Görüntülediğiniz mahkeme kararı henüz kesinleşmemiştir. Yararlı olması amacıyla eklenmiştir.

T.C.
İSTANBUL
BÖLGE ADLİYE MAHKEMESİ
12. HUKUK DAİRESİ
DOSYA NO: 2023/1624
KARAR NO: 2023/1265
T Ü R K M İ L L E T İ A D I N A
İ S T İ N A F K A R A R I
İNCELENEN KARARIN
MAHKEMESİ: BAKIRKÖY 6. ASLİYE TİCARET MAHKEMESİ
TARİHİ: 25/05/2023 (Ara Karar)
NUMARASI: 2022/1120 Esas
TALEP: İhtiyati Tedbir
İSTİNAF KARAR TARİHİ: 01/09/2023
İhtiyati tedbir talebinin reddine ilişkin ara kararın ihtiyati tedbir talep eden davacı vekili tarafından istinaf edilmesi üzerine dosya kapsamı incelenip gereği görüşülüp düşünüldü.

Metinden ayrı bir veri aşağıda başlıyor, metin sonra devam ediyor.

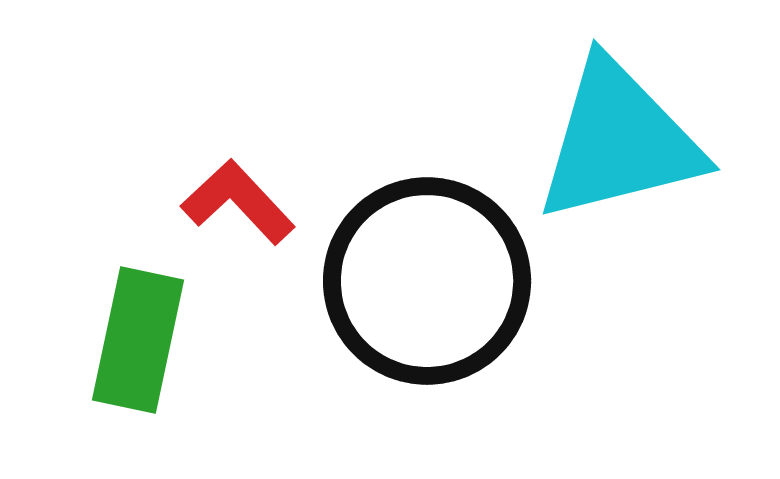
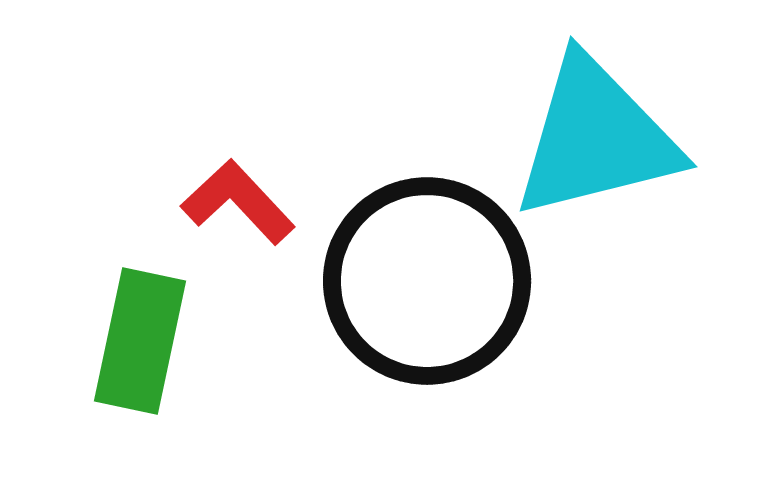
cyan triangle: moved 23 px left, 3 px up
green rectangle: moved 2 px right, 1 px down
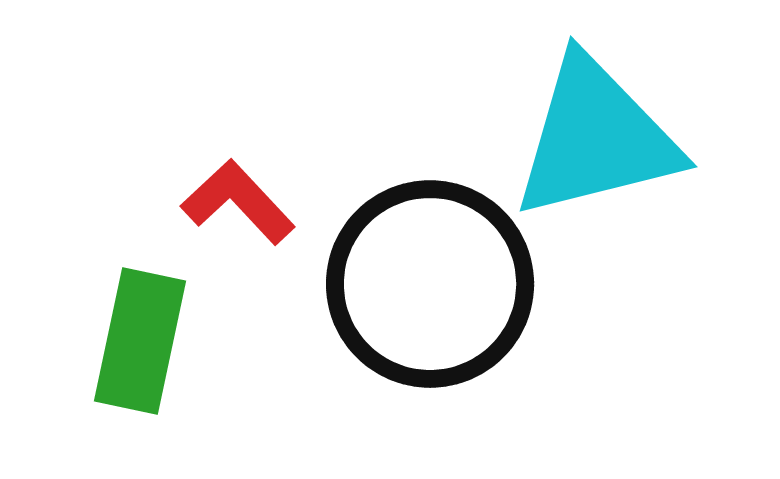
black circle: moved 3 px right, 3 px down
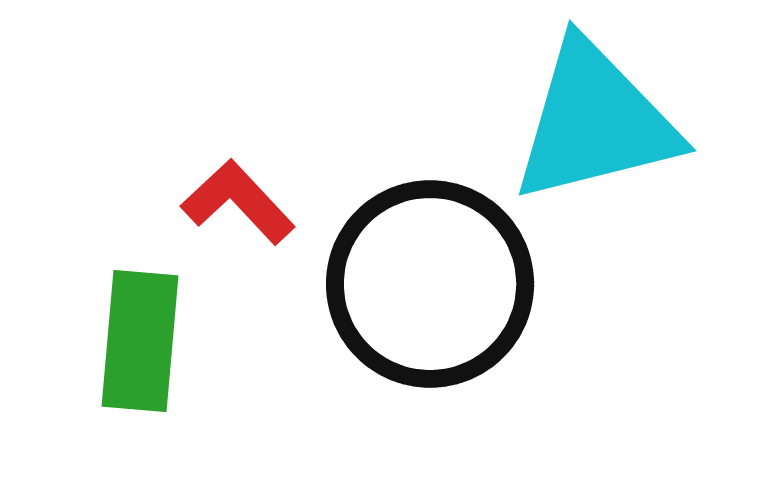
cyan triangle: moved 1 px left, 16 px up
green rectangle: rotated 7 degrees counterclockwise
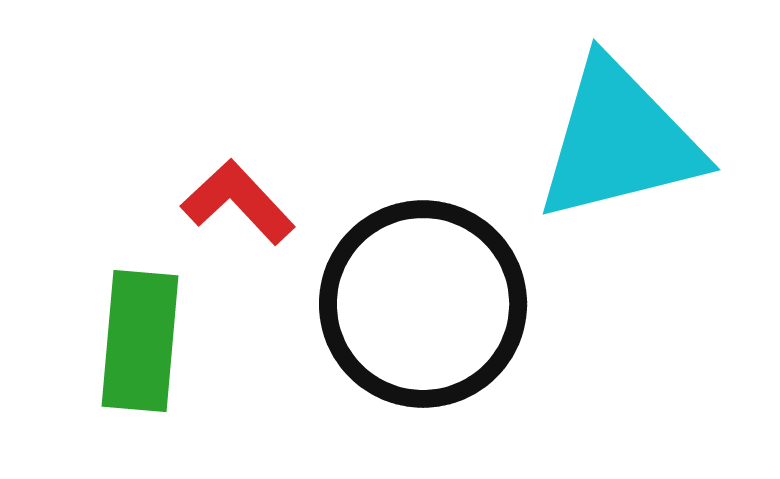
cyan triangle: moved 24 px right, 19 px down
black circle: moved 7 px left, 20 px down
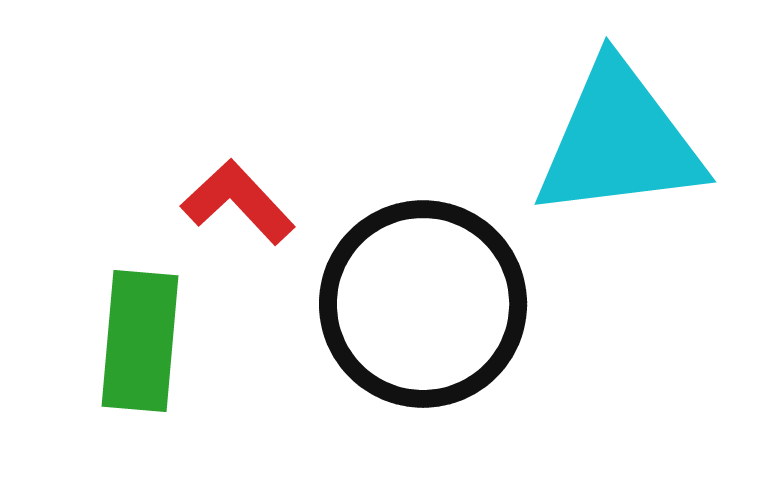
cyan triangle: rotated 7 degrees clockwise
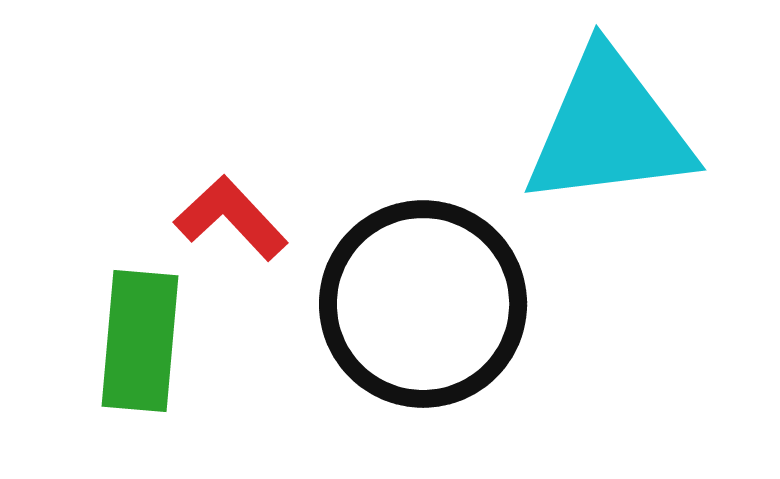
cyan triangle: moved 10 px left, 12 px up
red L-shape: moved 7 px left, 16 px down
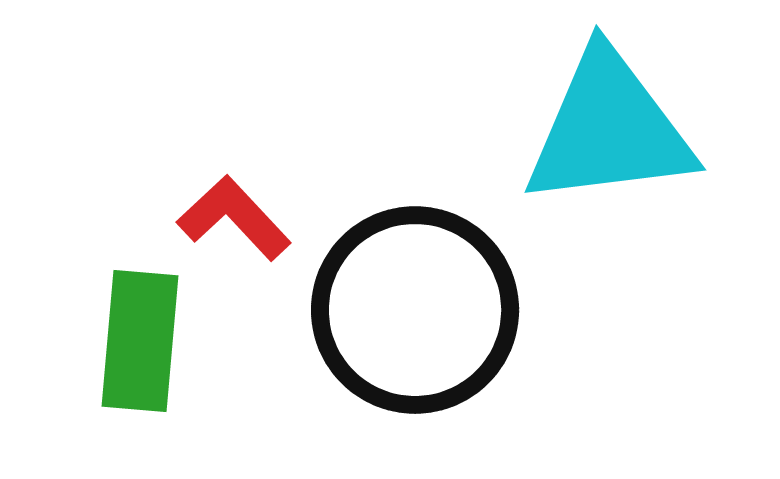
red L-shape: moved 3 px right
black circle: moved 8 px left, 6 px down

TALEP: Davacı vekili, davalı … tarafından müvekkili aleyhine icra takibi başlatıldığını, ilgili icra dosyasında, “takibe dayanak belge” olarak ileri sürülen Tahsilat Makbuzu başlıklı belgedeki imza ve yazıların müvekkiline ve yetkilisine ait olmadığını, şirkete ait imza sirkülerinin ekte sunulduğunu, davalının sahte imza ile müvekkili borçlandırarak icra takibi yaptığının anlaşıldığını, müvekkilinin davalı şahıs ile herhangi bir sözleşmede akdetmediği kendisine herhangi bir tahsilat makbuzu kesmediği ve kendisinden bir para tahsil etmediğini, müvekkil şirket yetkilisine ait gerçek imzanın, sözde tahsilat makbuzundaki imzadan çıplak gözle dahi ayrıştığı ve bunun bilirkişi incelemesiyle de kolaylıkla ortaya çıkacağını, ayrıca takibe dayanak belgeler içerisinde yer alan Satış Sözleşmesi başlıklı metindeki imza müvekkiline ait ise de, sözleşmenin karşı tarafı olarak hiç kimsenin adı, unvanı ve imzasının belgede yer almadığını, karşı taraf olarak “…” ibaresinin özel veya tüzel hukuk kişisini ifade etmediğini, karşı taraf adına atılmış bir imza da olmadığını,belgede sahtecilik suretiyle (sahte yazı ve imzalarla) icra takibi başlatıldığına dair iddialarına istinaden HMK md. 209 uyarınca teminatsız olarak icra takibinin teminatsız olarak tedbiren durdurulmasına karar verilmesini, talepleri kabul görmez ise; haksız ve kötü niyetli icra takibi nedeniyle tensiple birlikte İİK md. 72/3 uyarınca teminat mukabili dosyadaki paranın alacaklıya ödenmemesine dair tedbir kararı verilmesini, ancak öncelikli talebin icra takibinin teminatsız durdurulması yönünde olduğunu belirterek, Büyükçekmece … İcra Müdürlüğü … Esas sayılı icra takibinin durdurulması için tensiple birlikte (ekli imza sirküleri de nazara alınarak) HMK md. 209 uyarınca öncelikle teminatsız olarak ihtiyati tedbir kararı verilmesini (yahut olmazsa, İİK md. 72/3 uyarınca teminatla tedbir kararı verilmesine) talep etmiştir.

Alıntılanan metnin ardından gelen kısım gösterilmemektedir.